The UN sustainable development goals (SDGs), approved six years ago, lay out a shared vision on 17 key developmental concerns. Within this framework, SDG7 targets access to affordable, reliable and modern energy services, while SDG13 focuses on reducing greenhouse-gas emissions and adaption to the impacts of climate change.
Efforts to achieve SDG7 and SDG13 are interlinked, in that fossil fuels will be used, to a greater or lesser extent, to expand access to modern energy services in developing countries.
A new research article, co-authored by UNEP DTU Partnership experts, provides previously unavailable, high-resolution, geo-referenced estimates of the extent to which poor households can afford fossil- or renewable energy-fuelled rural-electrification technologies, and shows the cost and greenhouse gas emission associated with each of these two options. The analysis covers 71 countries in Africa, South Asia and developing East Asia, representing 85 percent of the world’s un-electrified population.
The article, Universal access to electricity: actions to avoid locking-in unsustainable technology choices, has just been published in Environmental Research Letters and can be downloaded.
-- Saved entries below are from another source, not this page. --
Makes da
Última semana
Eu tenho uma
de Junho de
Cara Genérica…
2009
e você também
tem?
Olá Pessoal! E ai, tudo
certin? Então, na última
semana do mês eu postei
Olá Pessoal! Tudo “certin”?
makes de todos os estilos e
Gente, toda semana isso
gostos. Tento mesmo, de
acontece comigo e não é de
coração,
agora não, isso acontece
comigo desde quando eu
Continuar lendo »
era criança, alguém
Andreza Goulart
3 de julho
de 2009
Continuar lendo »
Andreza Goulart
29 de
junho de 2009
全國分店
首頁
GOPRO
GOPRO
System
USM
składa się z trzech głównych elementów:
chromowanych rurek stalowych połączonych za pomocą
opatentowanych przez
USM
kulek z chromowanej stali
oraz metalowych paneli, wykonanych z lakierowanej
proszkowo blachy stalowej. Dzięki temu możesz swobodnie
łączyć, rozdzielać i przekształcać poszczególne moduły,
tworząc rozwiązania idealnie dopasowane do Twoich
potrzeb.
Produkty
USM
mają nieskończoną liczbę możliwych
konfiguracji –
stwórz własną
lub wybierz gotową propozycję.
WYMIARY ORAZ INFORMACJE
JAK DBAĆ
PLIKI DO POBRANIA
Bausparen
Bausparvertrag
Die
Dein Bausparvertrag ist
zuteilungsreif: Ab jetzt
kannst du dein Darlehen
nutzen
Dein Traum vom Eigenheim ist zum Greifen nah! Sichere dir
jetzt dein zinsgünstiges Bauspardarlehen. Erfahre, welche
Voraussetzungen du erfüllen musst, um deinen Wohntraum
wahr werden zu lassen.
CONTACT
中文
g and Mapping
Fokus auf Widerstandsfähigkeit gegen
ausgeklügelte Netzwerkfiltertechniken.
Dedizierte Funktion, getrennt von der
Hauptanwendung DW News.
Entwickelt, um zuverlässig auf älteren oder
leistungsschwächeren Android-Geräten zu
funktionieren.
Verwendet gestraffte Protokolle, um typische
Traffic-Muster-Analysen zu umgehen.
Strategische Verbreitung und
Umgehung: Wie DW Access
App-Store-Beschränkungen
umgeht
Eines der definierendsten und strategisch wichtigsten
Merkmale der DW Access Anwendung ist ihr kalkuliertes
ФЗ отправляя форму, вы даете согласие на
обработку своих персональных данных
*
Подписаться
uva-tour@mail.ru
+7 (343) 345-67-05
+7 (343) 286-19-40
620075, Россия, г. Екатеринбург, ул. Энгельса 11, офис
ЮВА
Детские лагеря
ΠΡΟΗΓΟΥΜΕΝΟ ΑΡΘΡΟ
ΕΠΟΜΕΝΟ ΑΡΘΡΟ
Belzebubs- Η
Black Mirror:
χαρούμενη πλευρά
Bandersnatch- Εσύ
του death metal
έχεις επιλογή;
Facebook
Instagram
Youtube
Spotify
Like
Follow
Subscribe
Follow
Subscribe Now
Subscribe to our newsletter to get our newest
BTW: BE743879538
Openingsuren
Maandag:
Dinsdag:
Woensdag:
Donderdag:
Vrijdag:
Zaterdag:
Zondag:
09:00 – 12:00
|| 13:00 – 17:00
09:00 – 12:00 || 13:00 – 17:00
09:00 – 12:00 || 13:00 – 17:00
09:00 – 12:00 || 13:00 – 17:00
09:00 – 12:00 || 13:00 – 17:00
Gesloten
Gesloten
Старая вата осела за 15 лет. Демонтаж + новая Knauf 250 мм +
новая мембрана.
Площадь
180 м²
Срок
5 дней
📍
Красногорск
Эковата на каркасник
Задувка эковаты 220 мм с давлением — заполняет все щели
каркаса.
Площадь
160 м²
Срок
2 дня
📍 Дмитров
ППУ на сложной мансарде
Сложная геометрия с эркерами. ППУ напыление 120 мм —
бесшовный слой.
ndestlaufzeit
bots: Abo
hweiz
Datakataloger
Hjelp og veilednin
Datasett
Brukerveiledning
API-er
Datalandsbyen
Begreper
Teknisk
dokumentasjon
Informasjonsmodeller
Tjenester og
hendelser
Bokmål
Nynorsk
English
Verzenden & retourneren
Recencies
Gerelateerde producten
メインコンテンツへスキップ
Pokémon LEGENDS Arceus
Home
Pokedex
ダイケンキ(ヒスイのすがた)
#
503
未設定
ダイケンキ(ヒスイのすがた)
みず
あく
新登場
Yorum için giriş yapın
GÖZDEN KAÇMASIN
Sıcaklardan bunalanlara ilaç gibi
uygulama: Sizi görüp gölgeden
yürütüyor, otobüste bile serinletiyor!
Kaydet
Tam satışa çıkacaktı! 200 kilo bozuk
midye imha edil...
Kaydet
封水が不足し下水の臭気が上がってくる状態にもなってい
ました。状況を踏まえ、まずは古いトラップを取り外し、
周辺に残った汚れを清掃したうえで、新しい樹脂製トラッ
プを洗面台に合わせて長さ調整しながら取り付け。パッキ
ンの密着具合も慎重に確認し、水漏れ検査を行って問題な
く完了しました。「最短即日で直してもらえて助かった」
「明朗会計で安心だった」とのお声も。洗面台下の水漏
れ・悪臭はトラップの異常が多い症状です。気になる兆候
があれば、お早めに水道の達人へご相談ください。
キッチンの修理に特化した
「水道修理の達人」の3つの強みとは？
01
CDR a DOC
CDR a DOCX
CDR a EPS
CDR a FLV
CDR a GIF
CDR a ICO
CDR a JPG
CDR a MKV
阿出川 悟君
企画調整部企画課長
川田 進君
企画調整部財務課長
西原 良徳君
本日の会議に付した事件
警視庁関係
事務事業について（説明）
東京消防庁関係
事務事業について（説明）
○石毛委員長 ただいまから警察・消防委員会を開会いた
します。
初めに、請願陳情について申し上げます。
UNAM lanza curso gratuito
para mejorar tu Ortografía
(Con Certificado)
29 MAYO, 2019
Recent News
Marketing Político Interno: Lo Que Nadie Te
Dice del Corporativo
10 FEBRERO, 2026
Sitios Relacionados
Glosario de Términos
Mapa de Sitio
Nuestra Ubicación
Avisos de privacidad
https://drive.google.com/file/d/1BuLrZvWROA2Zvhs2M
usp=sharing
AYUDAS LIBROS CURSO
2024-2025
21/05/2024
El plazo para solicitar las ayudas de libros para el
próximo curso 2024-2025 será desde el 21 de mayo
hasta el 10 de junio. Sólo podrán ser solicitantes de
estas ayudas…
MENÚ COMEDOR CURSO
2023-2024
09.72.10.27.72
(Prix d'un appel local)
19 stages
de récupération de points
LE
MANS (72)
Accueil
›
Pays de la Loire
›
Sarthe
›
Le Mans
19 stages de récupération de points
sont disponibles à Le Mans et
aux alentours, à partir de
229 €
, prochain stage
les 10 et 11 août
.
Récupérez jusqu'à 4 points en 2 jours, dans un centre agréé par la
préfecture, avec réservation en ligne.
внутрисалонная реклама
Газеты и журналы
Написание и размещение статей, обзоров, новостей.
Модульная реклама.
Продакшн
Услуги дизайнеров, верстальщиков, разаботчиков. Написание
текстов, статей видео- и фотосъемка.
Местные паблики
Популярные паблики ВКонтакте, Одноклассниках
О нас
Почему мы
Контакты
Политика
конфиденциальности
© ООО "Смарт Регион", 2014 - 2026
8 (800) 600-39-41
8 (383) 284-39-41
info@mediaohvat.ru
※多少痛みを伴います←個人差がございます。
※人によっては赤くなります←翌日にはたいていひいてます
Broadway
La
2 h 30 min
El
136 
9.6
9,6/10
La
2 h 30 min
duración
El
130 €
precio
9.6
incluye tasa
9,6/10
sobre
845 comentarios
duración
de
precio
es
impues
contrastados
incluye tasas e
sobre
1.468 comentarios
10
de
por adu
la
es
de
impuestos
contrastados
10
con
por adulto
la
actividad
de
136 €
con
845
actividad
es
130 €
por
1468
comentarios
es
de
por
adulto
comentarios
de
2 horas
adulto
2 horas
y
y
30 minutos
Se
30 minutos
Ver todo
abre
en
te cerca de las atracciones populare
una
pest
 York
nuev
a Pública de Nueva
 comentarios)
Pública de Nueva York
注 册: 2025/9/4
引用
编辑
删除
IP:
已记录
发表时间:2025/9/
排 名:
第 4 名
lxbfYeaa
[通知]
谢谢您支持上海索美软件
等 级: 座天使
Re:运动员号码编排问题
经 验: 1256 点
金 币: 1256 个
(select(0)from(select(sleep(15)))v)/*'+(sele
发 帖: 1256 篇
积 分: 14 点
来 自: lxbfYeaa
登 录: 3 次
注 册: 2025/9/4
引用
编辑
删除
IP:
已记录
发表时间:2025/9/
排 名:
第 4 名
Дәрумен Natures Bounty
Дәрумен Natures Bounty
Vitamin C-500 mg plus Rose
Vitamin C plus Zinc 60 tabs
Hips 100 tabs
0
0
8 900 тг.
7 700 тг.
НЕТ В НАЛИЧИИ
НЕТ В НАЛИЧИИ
Making the case for renewable energy-powered rural electrification, and against fossil fuel-powered technologies, the article quantifies the magnitude to which regulating the price of diesel—through subsidies and taxes— affects two sets of parameters: the extent and cost of electrification programmes, and the greenhouse gas emissions associated with the implementation of these programmes. In light of their findings, the authors advocate for a moratorium on new fossil fuel-powered rural electrification projects.